*** Supplied entries Section Begins ***

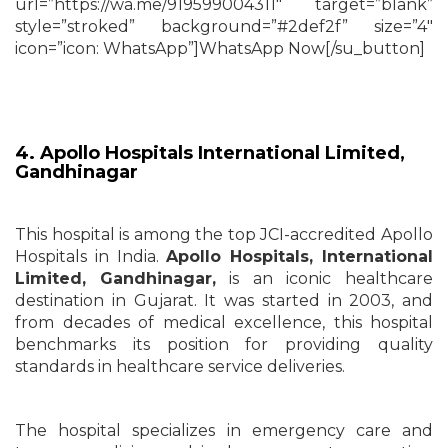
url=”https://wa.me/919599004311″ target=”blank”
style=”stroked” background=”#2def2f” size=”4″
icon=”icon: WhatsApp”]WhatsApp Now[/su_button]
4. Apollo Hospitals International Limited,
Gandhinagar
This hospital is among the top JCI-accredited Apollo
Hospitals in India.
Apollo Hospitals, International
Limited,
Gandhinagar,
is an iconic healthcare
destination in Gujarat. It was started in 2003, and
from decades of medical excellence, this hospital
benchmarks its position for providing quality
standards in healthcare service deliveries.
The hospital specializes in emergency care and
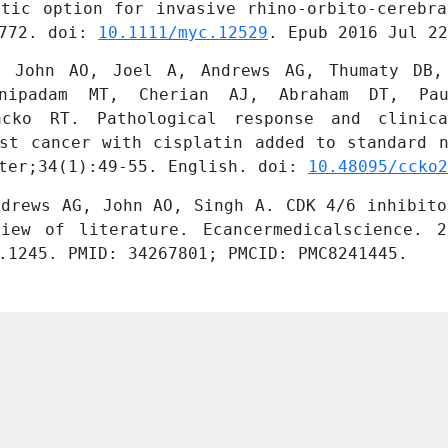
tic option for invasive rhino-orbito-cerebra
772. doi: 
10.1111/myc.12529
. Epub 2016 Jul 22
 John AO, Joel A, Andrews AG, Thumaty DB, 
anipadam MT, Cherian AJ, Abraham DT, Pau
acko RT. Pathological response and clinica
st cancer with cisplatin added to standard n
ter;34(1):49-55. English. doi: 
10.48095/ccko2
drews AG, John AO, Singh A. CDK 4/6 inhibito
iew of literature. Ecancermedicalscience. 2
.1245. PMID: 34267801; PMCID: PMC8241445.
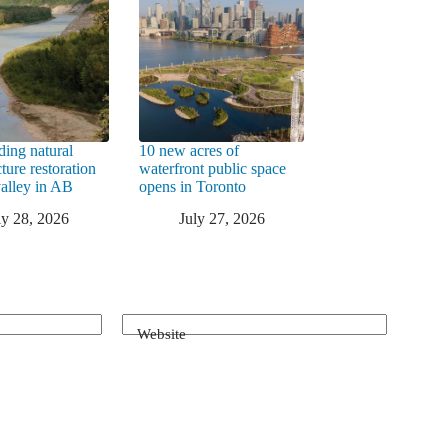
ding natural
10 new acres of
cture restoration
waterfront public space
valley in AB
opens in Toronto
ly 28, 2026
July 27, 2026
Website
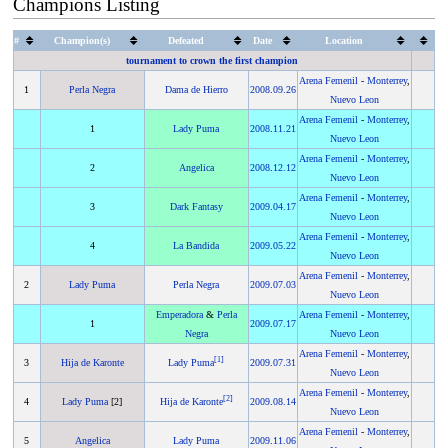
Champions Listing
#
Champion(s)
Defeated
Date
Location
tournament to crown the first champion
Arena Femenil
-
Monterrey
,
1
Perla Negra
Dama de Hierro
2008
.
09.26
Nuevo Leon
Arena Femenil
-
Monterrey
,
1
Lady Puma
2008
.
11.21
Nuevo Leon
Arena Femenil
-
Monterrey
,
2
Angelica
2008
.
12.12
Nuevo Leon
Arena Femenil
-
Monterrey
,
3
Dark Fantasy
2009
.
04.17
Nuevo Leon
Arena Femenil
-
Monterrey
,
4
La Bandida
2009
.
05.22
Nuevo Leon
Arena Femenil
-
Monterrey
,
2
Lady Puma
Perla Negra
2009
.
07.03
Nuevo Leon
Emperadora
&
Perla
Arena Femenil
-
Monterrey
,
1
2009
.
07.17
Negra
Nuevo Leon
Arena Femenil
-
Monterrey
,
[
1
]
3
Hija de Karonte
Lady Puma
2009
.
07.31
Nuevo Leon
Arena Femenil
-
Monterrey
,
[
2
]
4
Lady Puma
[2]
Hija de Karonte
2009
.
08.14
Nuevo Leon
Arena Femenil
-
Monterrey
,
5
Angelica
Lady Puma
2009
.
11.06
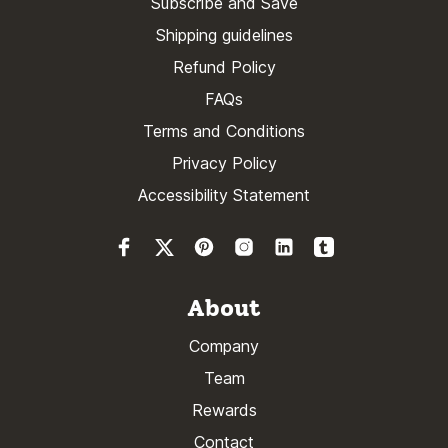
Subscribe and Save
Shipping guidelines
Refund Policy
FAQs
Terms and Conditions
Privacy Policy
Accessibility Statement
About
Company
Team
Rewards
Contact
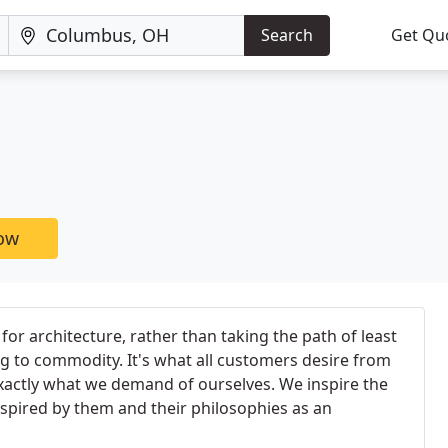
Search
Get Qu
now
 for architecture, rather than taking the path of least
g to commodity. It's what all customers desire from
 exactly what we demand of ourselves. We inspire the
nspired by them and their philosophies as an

*** Supplied entries Section Ends ***
*** Supplied entries Section Begins ***

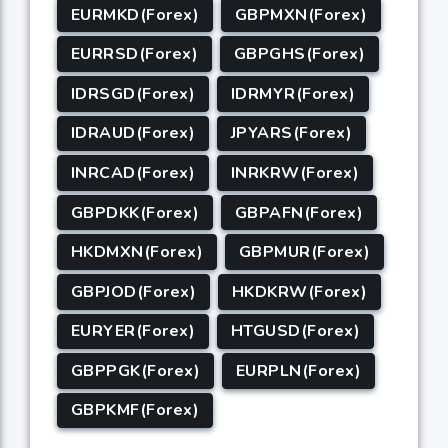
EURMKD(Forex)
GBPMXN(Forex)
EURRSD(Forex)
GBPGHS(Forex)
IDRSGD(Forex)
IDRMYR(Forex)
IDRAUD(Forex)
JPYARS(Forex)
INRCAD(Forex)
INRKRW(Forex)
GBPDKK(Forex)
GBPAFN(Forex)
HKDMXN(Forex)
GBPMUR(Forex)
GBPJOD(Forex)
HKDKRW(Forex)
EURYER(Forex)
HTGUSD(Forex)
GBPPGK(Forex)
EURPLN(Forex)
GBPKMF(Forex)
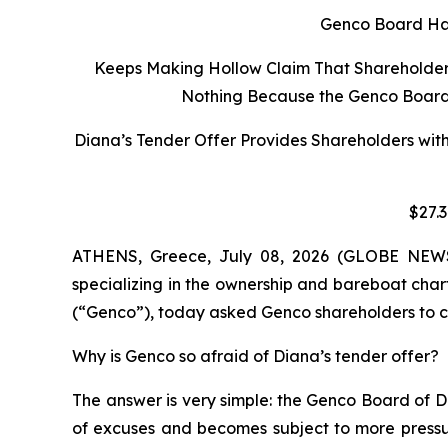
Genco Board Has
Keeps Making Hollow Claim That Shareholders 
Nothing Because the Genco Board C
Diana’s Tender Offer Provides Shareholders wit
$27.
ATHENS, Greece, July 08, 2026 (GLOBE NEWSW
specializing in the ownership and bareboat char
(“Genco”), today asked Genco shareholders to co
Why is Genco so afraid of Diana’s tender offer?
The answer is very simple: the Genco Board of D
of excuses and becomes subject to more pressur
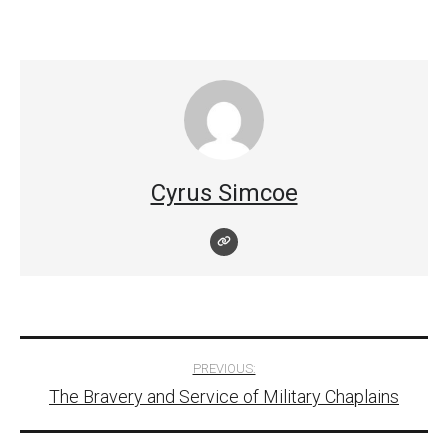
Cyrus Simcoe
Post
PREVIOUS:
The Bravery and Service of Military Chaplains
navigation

*** Supplied entries Section Ends ***

Give only the number of lines in the preceding material that contain the string "healthcare".

2